My stance on meal replacement shakes is; they are indeed a possible tool you can employ in your diet. Here is my list of pro’s and con’s of doing so.
Meal replacement shake pro’s
They are portion controlled: Shakes are precisely measured making it easier to consume portion controlled meals and adhere to macronutrient targets. Macronutrient levels, the amount of protein, fats and carbs, in the shake can vary to meet your health goals.
Simple to follow: Just mix the powder with some water on your way out the door and viola… Breakfast is served. Having uncomplicated instructions leads to greater adherence, a win when it comes to dietary behaviour change.
Reduces total energy intake: Consuming meal replacement shakes will often lead to a reduction in total energy consumption. A common short term side effect of reducing energy intake? Weight loss. However, I do emphasise short term as studies show many people undertaking weight loss programs are able to lose weight initially through dietary restriction. Very few, however, are able to sustain weight loss 6 months post diet.
- Convenience: We are constantly looking for ways to do things faster and more efficiently in many areas of life. Nuff said.
Now for the negative side of my own debate.
Meal replacement shake con’s
Manufactured shakes are only a small part of the food picture: If you want to make dietary change, you still need discipline, organisation and planning to make it sustainable. You need to be clear on why you are doing it and will eventually need to make sure you are getting real whole food sources of many vitamins and minerals to avoid nutrient deficiencies.
Reliance on “fake food:” Meal replacement shakes contain many synthetic substitutes of vitamins. I personally don’t believe this is close to resembling natures chemical combinations you’ll find in real food. There are thousands of nutrients interacting in real food, which is currently impossible to replicate in a powder.
Unhealthy additives: Yes there is some good “clean” brands available but the fact remains that many producers inevitably turn to ingredients that are easy to source and well known. This helps helps keep product costs in check, ensure stable production and it ultimately sells as consumers buy what they know.
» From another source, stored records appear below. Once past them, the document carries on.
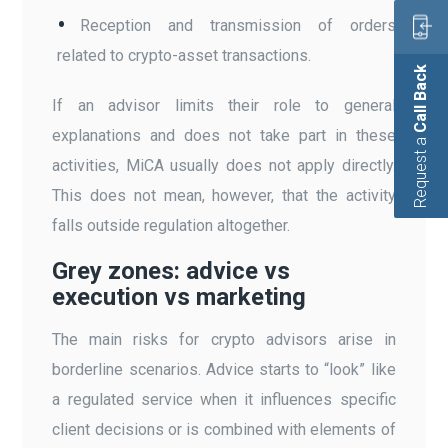
Reception and transmission of orders
related to crypto-asset transactions.
Call Back
If an advisor limits their role to general
explanations and does not take part in these
Request a
activities, MiCA usually does not apply directly.
This does not mean, however, that the activity
falls outside regulation altogether.
Grey zones: advice vs
execution vs marketing
The main risks for crypto advisors arise in
borderline scenarios. Advice starts to “look” like
a regulated service when it influences specific
client decisions or is combined with elements of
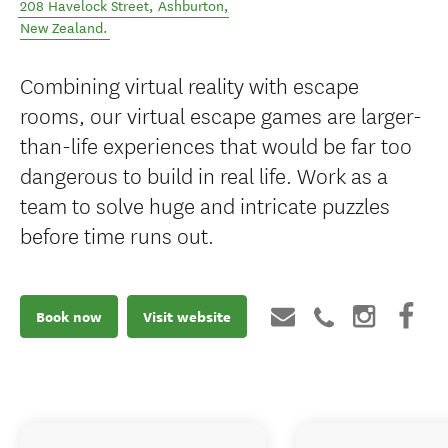
208 Havelock Street
,
Ashburton
,
New Zealand
.
Combining virtual reality with escape
rooms, our virtual escape games are larger-
than-life experiences that would be far too
dangerous to build in real life. Work as a
team to solve huge and intricate puzzles
before time runs out.
Book now
Visit website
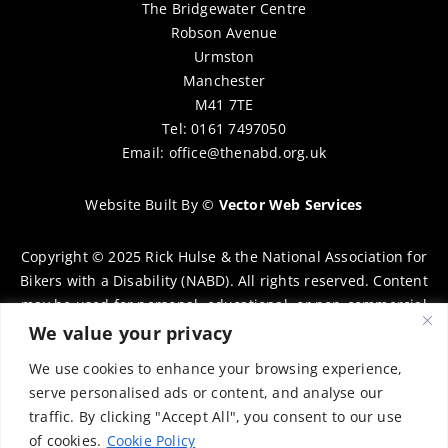
The Bridgewater Centre
Robson Avenue
Urmston
Manchester
M41 7TE
Tel: 0161 7497050
Email:
office@thenabd.org.uk
Website Built By
©
Vector Web Services
Copyright © 2025 Rick Hulse & the National Association for
Bikers with a Disability (NABD). All rights reserved. Content
may be used for personal, educational, or non-commercial
purposes only, provided that clear attribution is given to
We value your privacy
Rick Hulse and the NABD. Commercial use, reproduction, or
We use cookies to enhance your browsing experience,
distribution requires prior written permission. To request
serve personalised ads or content, and analyse our
permission, please contact:
chairman@thenabd.org.uk
traffic. By clicking "Accept All", you consent to our use
Governed by UK copyright law.
of cookies.
Cookie Policy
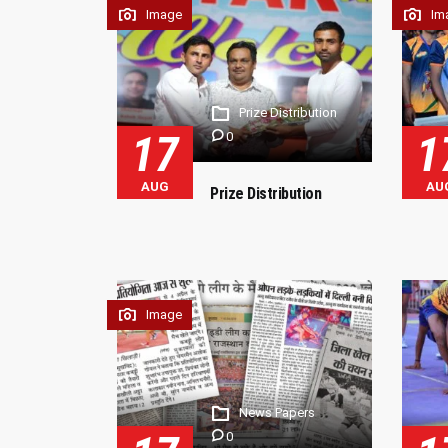
Image
Im
Prize Distribution
17
1
0
AUG
AU
Prize Distribution
Image
News Papers
0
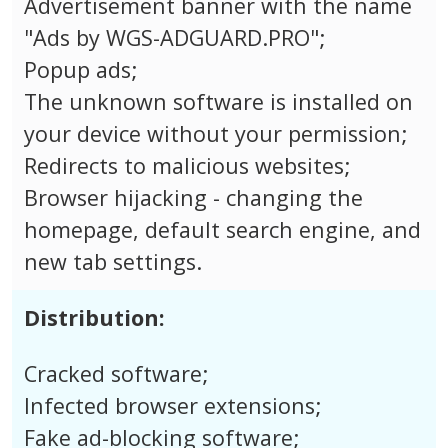
Advertisement banner with the name
"Ads by WGS-ADGUARD.PRO";
Popup ads;
The unknown software is installed on
your device without your permission;
Redirects to malicious websites;
Browser hijacking - changing the
homepage, default search engine, and
new tab settings.
Distribution:
Cracked software;
Infected browser extensions;
Fake ad-blocking software;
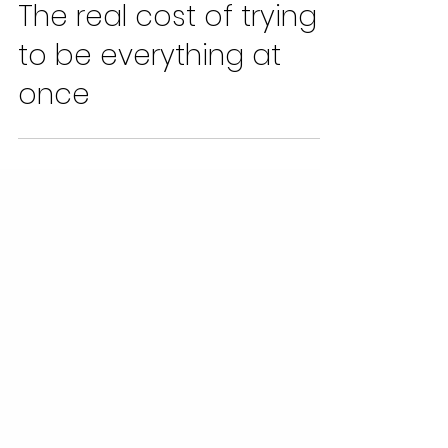
Alan Williams
Apr 21
2 min read
The real cost of trying
to be everything at
once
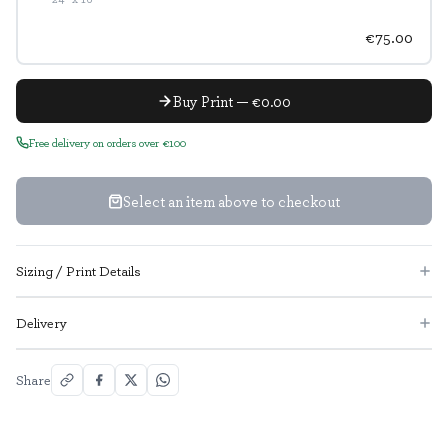
€75.00
Buy Print — €0.00
Free delivery on orders over €100
Select an item above to checkout
Sizing / Print Details
Delivery
Share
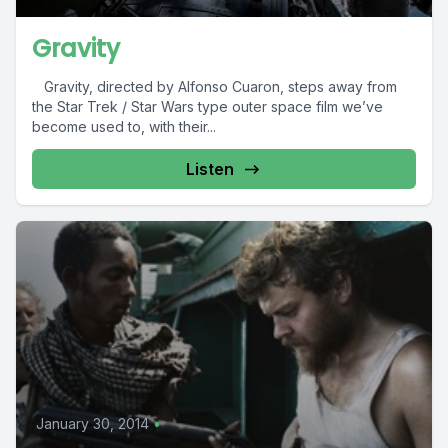
Gravity
Gravity, directed by Alfonso Cuaron, steps away from
the Star Trek / Star Wars type outer space film we’ve
become used to, with their...
Listen
January 30, 2014
•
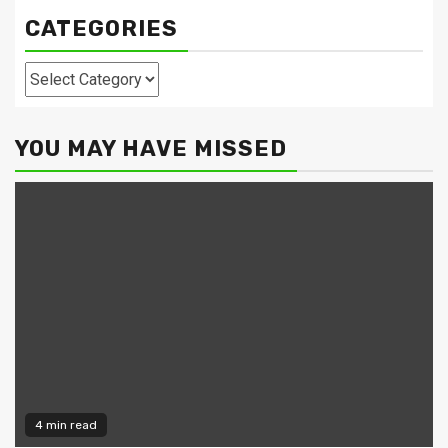
CATEGORIES
Categories
YOU MAY HAVE MISSED
4 min read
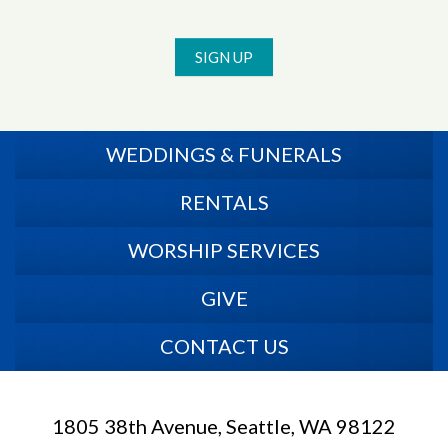
SIGN UP
WEDDINGS & FUNERALS
RENTALS
WORSHIP SERVICES
GIVE
CONTACT US
1805 38th Avenue, Seattle, WA 98122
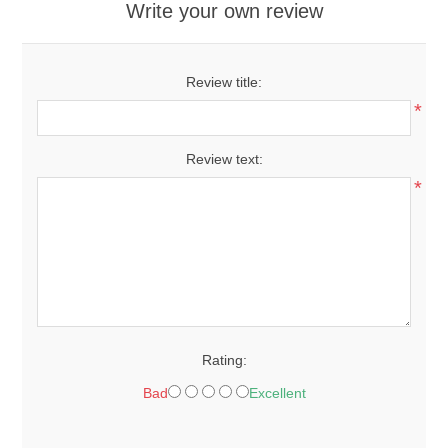
Write your own review
Review title:
*
Review text:
*
Rating:
Bad
Excellent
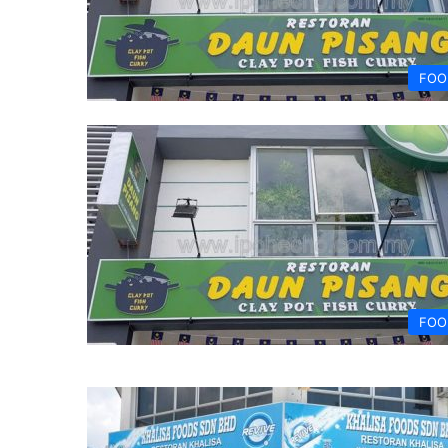
FOO
FOO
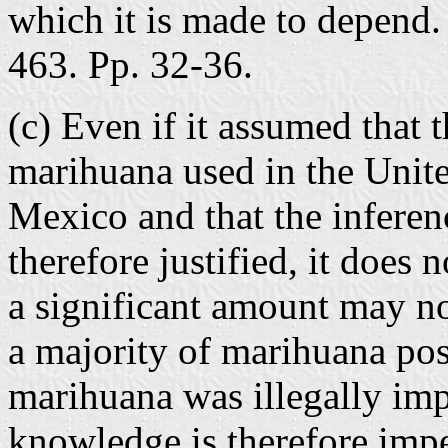
which it is made to depend. 
463. Pp. 32-36.
(c) Even if it assumed that 
marihuana used in the Unit
Mexico and that the inferenc
therefore justified, it does 
a significant amount may no
a majority of marihuana pos
marihuana was illegally imp
knowledge is therefore impe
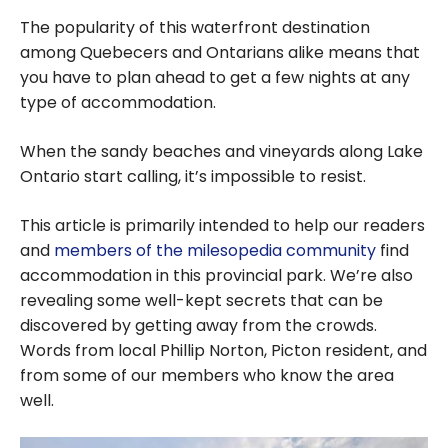
The popularity of this waterfront destination
among Quebecers and Ontarians alike means that
you have to plan ahead to get a few nights at any
type of accommodation.
When the sandy beaches and vineyards along Lake
Ontario start calling, it’s impossible to resist.
This article is primarily intended to help our readers
and
members of the milesopedia community
find
accommodation in this provincial park. We’re also
revealing some well-kept secrets that can be
discovered by getting away from the crowds.
Words from local Phillip Norton, Picton resident, and
from some of our members who know the area
well.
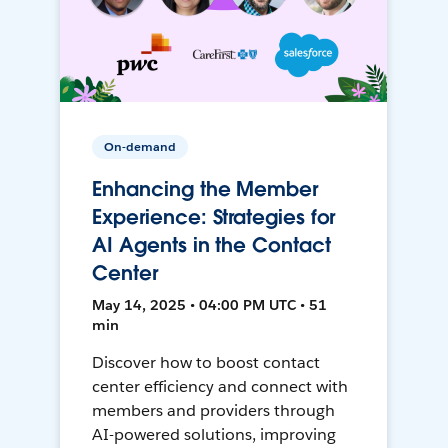
On-demand
Enhancing the Member
Experience: Strategies for
AI Agents in the Contact
Center
May 14, 2025 • 04:00 PM UTC • 51
min
Discover how to boost contact
center efficiency and connect with
members and providers through
AI-powered solutions, improving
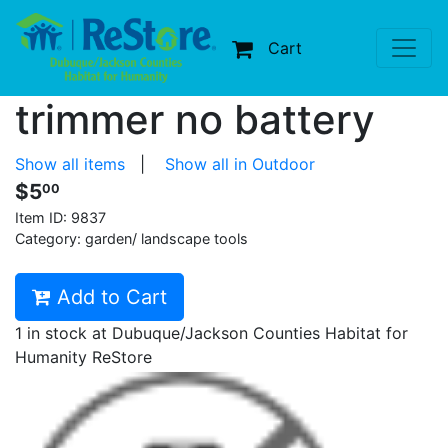
Cart
trimmer no battery
Show all items
|
Show all in Outdoor
$5
00
Item ID:
9837
Category: garden/ landscape tools
Add to Cart
1 in stock at Dubuque/Jackson Counties Habitat for
Humanity ReStore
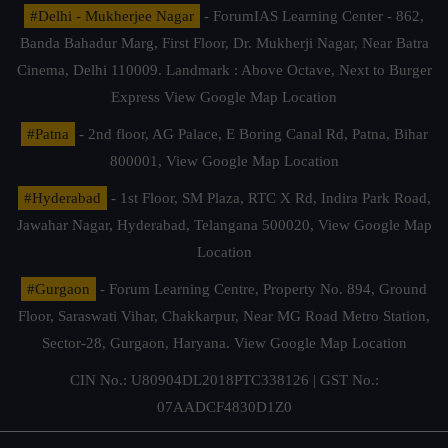
#Delhi - Mukherjee Nagar
- ForumIAS Learning Center - 862,
Banda Bahadur Marg, First Floor, Dr. Mukherji Nagar, Near Batra
Cinema, Delhi 110009. Landmark : Above Octave, Next to Burger
Express
View Google Map Location
#Patna
- 2nd floor, AG Palace, E Boring Canal Rd, Patna, Bihar
800001,
View Google Map Location
#Hyderabad
- 1st Floor, SM Plaza, RTC X Rd, Indira Park Road,
Jawahar Nagar, Hyderabad, Telangana 500020,
View Google Map
Location
#Gurgaon
- Forum Learning Centre, Property No. 894, Ground
Floor, Saraswati Vihar, Chakkarpur, Near MG Road Metro Station,
Sector-28, Gurgaon, Haryana.
View Google Map Location
CIN No.: U80904DL2018PTC338126 | GST No.:
07AADCF4830D1Z0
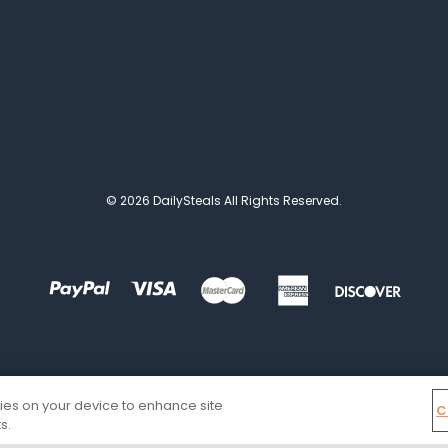
© 2026 DailySteals All Rights Reserved.
kies on your device to enhance site
C
s.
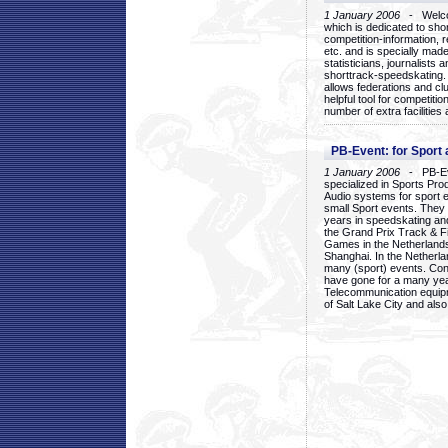
1 January 2006
- Welcom
which is dedicated to sho
competition-information, r
etc. and is specially mad
statisticians, journalists
shorttrack-speedskating.
allows federations and clu
helpful tool for competi
number of extra facilities 
PB-Event: for Sport
1 January 2006
- PB-Eve
specialized in Sports Pr
Audio systems for sport 
small Sport events. They
years in speedskating an
the Grand Prix Track & F
Games in the Netherlands
Shanghai. In the Netherla
many (sport) events. Con
have gone for a many yea
Telecommunication equip
of Salt Lake City and als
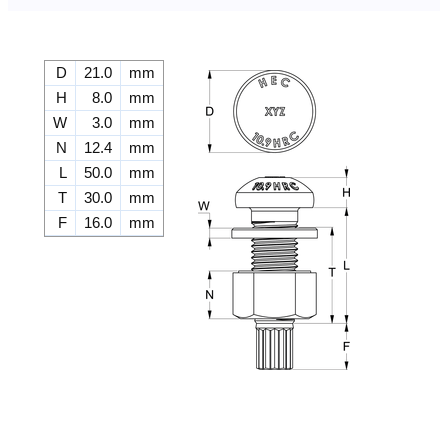
D
21.0
mm
H
8.0
mm
W
3.0
mm
N
12.4
mm
L
50.0
mm
T
30.0
mm
F
16.0
mm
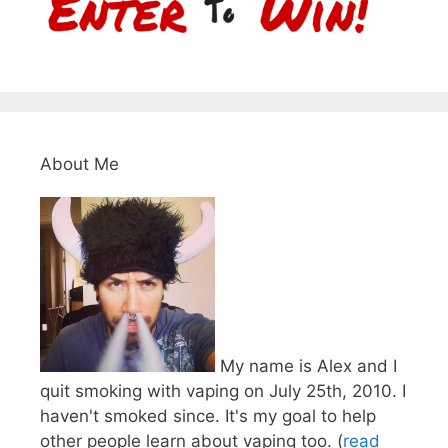
About Me
My name is Alex and I
quit smoking with vaping on July 25th, 2010. I
haven't smoked since. It's my goal to help
other people learn about vaping too. (
read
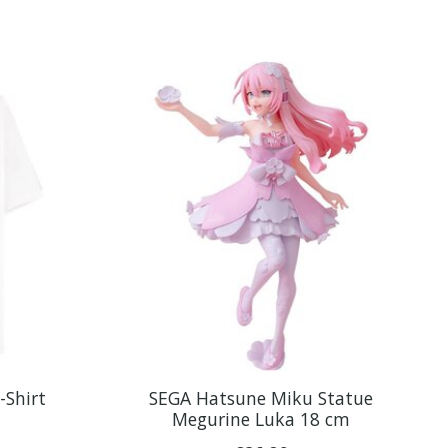
-Shirt
SEGA Hatsune Miku Statue
Megurine Luka 18 cm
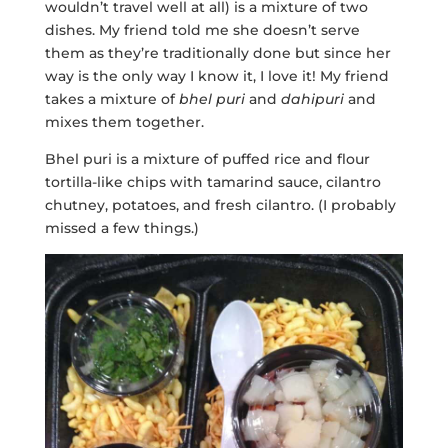
wouldn’t travel well at all) is a mixture of two
dishes. My friend told me she doesn’t serve
them as they’re traditionally done but since her
way is the only way I know it, I love it! My friend
takes a mixture of
bhel puri
and
dahipuri
and
mixes them together.
Bhel puri is a mixture of puffed rice and flour
tortilla-like chips with tamarind sauce, cilantro
chutney, potatoes, and fresh cilantro. (I probably
missed a few things.)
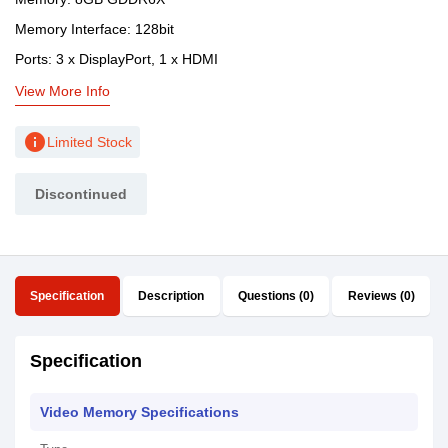
Memory Interface: 128bit
Ports: 3 x DisplayPort, 1 x HDMI
View More Info
info
Limited Stock
Discontinued
Specification
Description
Questions (0)
Reviews (0)
Specification
Video Memory Specifications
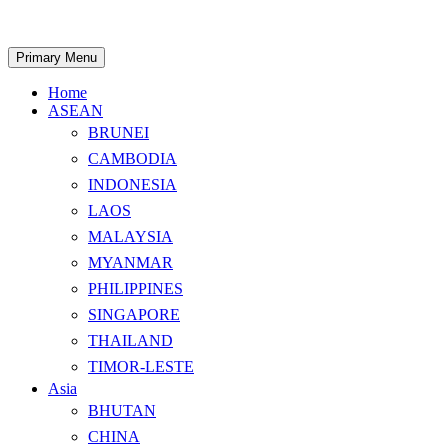
Skip
to
content
Search
Primary Menu
Home
ASEAN
BRUNEI
CAMBODIA
INDONESIA
LAOS
MALAYSIA
MYANMAR
PHILIPPINES
SINGAPORE
THAILAND
TIMOR-LESTE
Asia
BHUTAN
CHINA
Therefore you are likely to consume added sugar, salt, stabilisers, unnatural emulsifiers, vegetable oils etc on a shake diet.
Faster absorption of nutrients: Initially this may sound like a good thing. “You mean I can get all the vitamins and nutrients into my body faster?” Yes you can. However, our bodies don’t really need food for instant energy or the instant influx of vitamins. With an effective metabolism we efficiently produce energy inside all our cells regardless of whether we have just eaten. (Click here for more on metabolism). With a healthy diet we also have adequate vitamin stores to draw on as needed. Faster absorption of processed food will often lead to blood sugar spikes, increased hunger and possibly cravings.
Reduced satiety: Observational studies have indicated people who consume a shake in place of a meal feel hungrier sooner than those who eat food. If you swapped the shake for a meal replacement bar with a similar number of calories you can expect to feel fuller for longer and have reduced hunger. Whole foods are even better.
In conclusion, meal replacement shakes are certainly a viable option for short term weight loss or to kick start a health behaviour change. They are easy, require little preparation and can signify the start of a new you. Sometimes the pro’s provide enough of an advantage that we can look past the con’s.
Perhaps an even simpler alternative would be the use of alternate day fasting, which I believe would results in more favourable outcomes long term – but that’s a post for another day!